On
peut considérer que la date de création définitive du corps du
Génie est le 15 décembre 1793.
C'est à ce
moment que
les compagnies de mineurs sont séparées de l'artillerie et que
sont créés 12 bataillons de sapeurs. Les
12 bataillons de sapeurs comprennent chacun 8 compagnies de 200
hommes et sont dirigés par un état-major de 400 officiers. Il
faut souligner que dans cette organisation, le transport des
ponts de bateaux reste sous la responsabilité de l'artillerie.
Pendant
l'Empire, le Génie devient un Corps important occupé aux innombrables
travaux de guerre et de fortification. Son
effectif dépasse souvent les 20.000 hommes.
1805
En
1805, le Génie compte :
- 5 bataillons
de sapeurs ;
- 9 compagnies
de mineurs.
Le
nombre des bataillons de sapeurs est progressivement porté à 8
(5 français, 1 hollandais, 1 italien, 1 espagnol).
1806
En
1806, est créé 1 bataillon du train du génie (qui comprend 6
compagnies en 1811). La
même année, est créé pour chaque bataillon de sapeurs un parc
d'outils porté par les sapeurs conducteurs.
1808
En
1808, les compagnies de mineurs sont réunies en 2 bataillons
de 5, puis 6, compagnies chacun.
1812
En
1812, le génie engage dans la campagne de Russie ses 8 bataillons
de sapeurs (dont les 3 étrangers) et 2 bataillons de mineurs,
soit plus de 13.000 hommes.
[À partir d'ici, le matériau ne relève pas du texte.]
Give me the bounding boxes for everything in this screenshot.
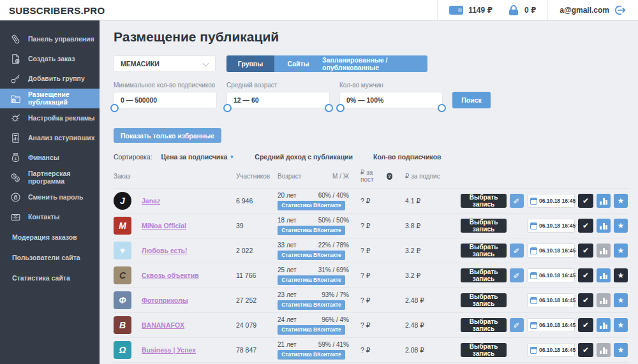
vk-stats-button[interactable]: Статистика ВКонтакте [278, 251, 345, 260]
slider-handle-right[interactable] [438, 104, 446, 112]
favorite-button[interactable]: ★ [614, 318, 628, 332]
sidebar-item-10[interactable]: Модерация заказов [0, 228, 100, 247]
tab-1[interactable]: Сайты [274, 55, 322, 72]
stats-button[interactable] [597, 293, 611, 307]
confirm-button[interactable]: ✔ [578, 244, 593, 258]
filter-group: Средний возраст 12 — 60 [226, 82, 330, 108]
edit-button[interactable]: ✎ [510, 244, 524, 258]
vk-stats-button[interactable]: Статистика ВКонтакте [278, 300, 345, 310]
schedule-datetime-input[interactable]: 06.10.18 16:45 [527, 293, 575, 307]
filter-range-input[interactable]: 0 — 500000 [114, 92, 217, 108]
sidebar-item-0[interactable]: Панель управления [0, 29, 100, 49]
schedule-datetime-input[interactable]: 06.10.18 16:45 [527, 268, 575, 282]
show-favorites-button[interactable]: Показать только избранные [114, 128, 221, 143]
favorite-button[interactable]: ★ [614, 268, 628, 282]
slider-handle-left[interactable] [223, 104, 232, 112]
sidebar-item-12[interactable]: Статистика сайта [0, 268, 100, 288]
star-icon: ★ [618, 321, 625, 330]
tab-2[interactable]: Запланированные / опубликованные [322, 55, 427, 72]
table-row: Ω Business | Успех 78 847 21 лет 59% / 4… [114, 338, 628, 363]
stats-button[interactable] [597, 219, 611, 233]
sidebar-item-1[interactable]: Создать заказ [0, 49, 100, 69]
stats-button[interactable] [597, 343, 611, 357]
select-post-button[interactable]: Выбрать запись [461, 194, 507, 208]
schedule-datetime-input[interactable]: 06.10.18 16:45 [527, 219, 575, 233]
favorite-button[interactable]: ★ [614, 343, 628, 357]
age-value: 20 лет [278, 192, 297, 199]
sidebar-item-6[interactable]: $ Финансы [0, 148, 100, 168]
slider-handle-left[interactable] [336, 104, 345, 112]
slider-handle-left[interactable] [110, 104, 119, 112]
group-name-link[interactable]: Любовь есть! [142, 247, 193, 254]
lock-icon [509, 5, 518, 15]
sort-option-1[interactable]: Средний доход с публикации▼ [255, 153, 353, 161]
favorite-button[interactable]: ★ [614, 244, 628, 258]
account-email[interactable]: a@gmail.com [560, 6, 609, 15]
stats-button[interactable] [597, 318, 611, 332]
sidebar-item-9[interactable]: Контакты [0, 207, 100, 227]
search-button[interactable]: Поиск [452, 92, 491, 108]
select-post-button[interactable]: Выбрать запись [461, 219, 507, 233]
group-name-link[interactable]: Janaz [142, 197, 165, 205]
sidebar-item-5[interactable]: Анализ вступивших [0, 128, 100, 148]
app-logo[interactable]: SUBSCRIBERS.PRO [9, 5, 105, 16]
vk-stats-button[interactable]: Статистика ВКонтакте [278, 201, 345, 210]
group-name-link[interactable]: Фотоприколы [142, 296, 193, 304]
edit-button[interactable]: ✎ [510, 268, 524, 282]
mf-ratio: 50% / 50% [318, 217, 349, 224]
table-row: M MiNoa Official 39 18 лет 50% / 50% Ста… [114, 214, 628, 238]
stats-button[interactable] [597, 194, 611, 208]
logout-icon[interactable] [614, 5, 627, 15]
confirm-button[interactable]: ✔ [578, 194, 593, 208]
analysis-icon [8, 132, 22, 145]
filter-range-input[interactable]: 0% — 100% [339, 92, 443, 108]
schedule-datetime-input[interactable]: 06.10.18 16:45 [527, 343, 575, 357]
stats-button[interactable] [597, 244, 611, 258]
slider-handle-right[interactable] [325, 104, 333, 112]
pencil-icon: ✎ [512, 322, 521, 328]
select-post-button[interactable]: Выбрать запись [461, 268, 507, 282]
sidebar-item-4[interactable]: Настройка рекламы [0, 108, 100, 128]
favorite-button[interactable]: ★ [614, 219, 628, 233]
select-post-button[interactable]: Выбрать запись [461, 293, 507, 307]
schedule-datetime-input[interactable]: 06.10.18 16:45 [527, 318, 575, 332]
sidebar-item-8[interactable]: Сменить пароль [0, 187, 100, 207]
sidebar-item-2[interactable]: Добавить группу [0, 69, 100, 89]
edit-button[interactable]: ✎ [510, 318, 524, 332]
price-per-post: ? ₽ [354, 222, 392, 229]
confirm-button[interactable]: ✔ [578, 343, 593, 357]
group-name-link[interactable]: MiNoa Official [142, 222, 191, 229]
confirm-button[interactable]: ✔ [578, 318, 593, 332]
schedule-datetime-input[interactable]: 06.10.18 16:45 [527, 244, 575, 258]
schedule-datetime-input[interactable]: 06.10.18 16:45 [527, 194, 575, 208]
group-name-link[interactable]: BANANAFOX [142, 321, 189, 329]
select-post-button[interactable]: Выбрать запись [461, 343, 507, 357]
vk-stats-button[interactable]: Статистика ВКонтакте [278, 325, 345, 335]
sort-option-0[interactable]: Цена за подписчика▼ [161, 153, 235, 161]
wallet-icon [449, 6, 463, 15]
favorite-button[interactable]: ★ [614, 293, 628, 307]
edit-button[interactable]: ✎ [510, 194, 524, 208]
confirm-button[interactable]: ✔ [578, 219, 593, 233]
filter-range-input[interactable]: 12 — 60 [226, 92, 330, 108]
select-post-button[interactable]: Выбрать запись [461, 244, 507, 258]
group-select[interactable]: МЕМАСИКИ [114, 55, 216, 72]
sidebar-item-7[interactable]: $$ Партнерская программа [0, 168, 100, 187]
price-per-post: ? ₽ [354, 197, 392, 205]
stats-button[interactable] [597, 268, 611, 282]
confirm-button[interactable]: ✔ [578, 293, 593, 307]
vk-stats-button[interactable]: Статистика ВКонтакте [278, 350, 345, 360]
group-name-link[interactable]: Сквозь объектив [142, 272, 204, 279]
sidebar-item-label: Контакты [28, 214, 60, 221]
vk-stats-button[interactable]: Статистика ВКонтакте [278, 275, 345, 285]
group-name-link[interactable]: Business | Успех [142, 346, 201, 354]
confirm-button[interactable]: ✔ [578, 268, 593, 282]
favorite-button[interactable]: ★ [614, 194, 628, 208]
vk-stats-button[interactable]: Статистика ВКонтакте [278, 226, 345, 235]
sort-option-2[interactable]: Кол-во подписчиков▼ [373, 153, 441, 161]
info-icon[interactable]: ? [387, 173, 392, 180]
sidebar-item-11[interactable]: Пользователи сайта [0, 248, 100, 268]
sidebar-item-3[interactable]: Размещение публикаций [0, 89, 100, 108]
select-post-button[interactable]: Выбрать запись [461, 318, 507, 332]
tab-0[interactable]: Группы [226, 55, 274, 72]
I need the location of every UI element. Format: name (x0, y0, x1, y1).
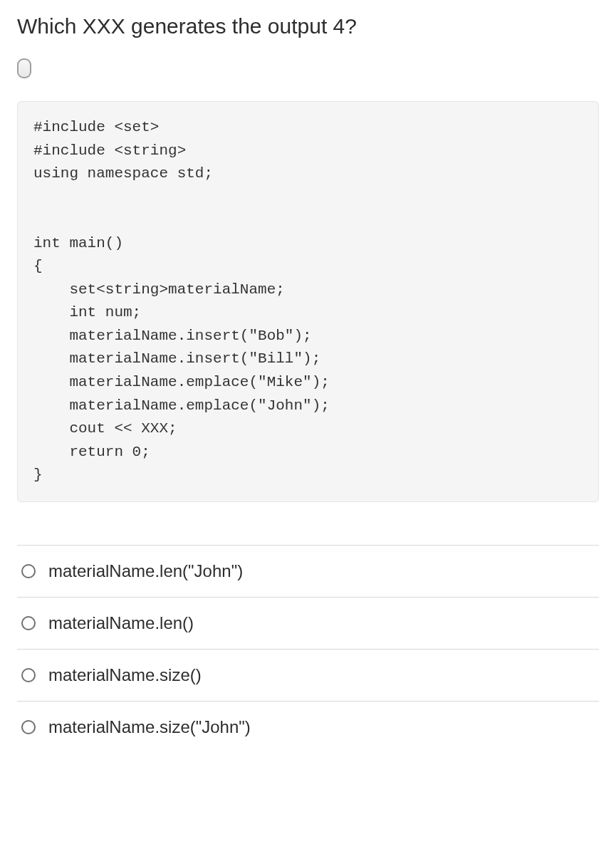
radio-icon[interactable] (21, 668, 36, 682)
option-label: materialName.len("John") (48, 561, 243, 581)
radio-icon[interactable] (21, 616, 36, 630)
option-row[interactable]: materialName.len() (17, 597, 599, 649)
option-row[interactable]: materialName.len("John") (17, 545, 599, 597)
option-row[interactable]: materialName.size() (17, 649, 599, 701)
bookmark-icon[interactable] (17, 58, 31, 78)
option-label: materialName.size("John") (48, 717, 251, 737)
option-row[interactable]: materialName.size("John") (17, 701, 599, 753)
option-label: materialName.len() (48, 613, 194, 633)
radio-icon[interactable] (21, 720, 36, 734)
flag-button-wrap (17, 58, 599, 81)
answer-options: materialName.len("John") materialName.le… (17, 545, 599, 753)
radio-icon[interactable] (21, 564, 36, 578)
option-label: materialName.size() (48, 665, 202, 685)
code-block: #include <set> #include <string> using n… (17, 101, 599, 502)
question-title: Which XXX generates the output 4? (17, 14, 599, 38)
A
la suite de la désastreuse retraite, le nombre des bataillons
de sapeurs est réduit à 5.
1814
En
1814, la première restauration abandonne la répartition des compagnies
entre bataillons spéciaux de mineurs et de sapeurs et réorganise
le Génie en 3 régiments de sapeurs-mineurs.
Chaque
régiments compte 2 bataillons à 6 compagnies chacun (5 de sapeurs
et 1 de mineurs). Le
Génie de la Garde est purement et simplement supprimé. Cette
réorganisation n'est pas complètement achevée lors du retour
de l'Empereur.
1815
En
1815, les 3 régiments du Génie fournissent des éléments pour
la campagne de Belgique avant d'être dissous par la seconde restauration.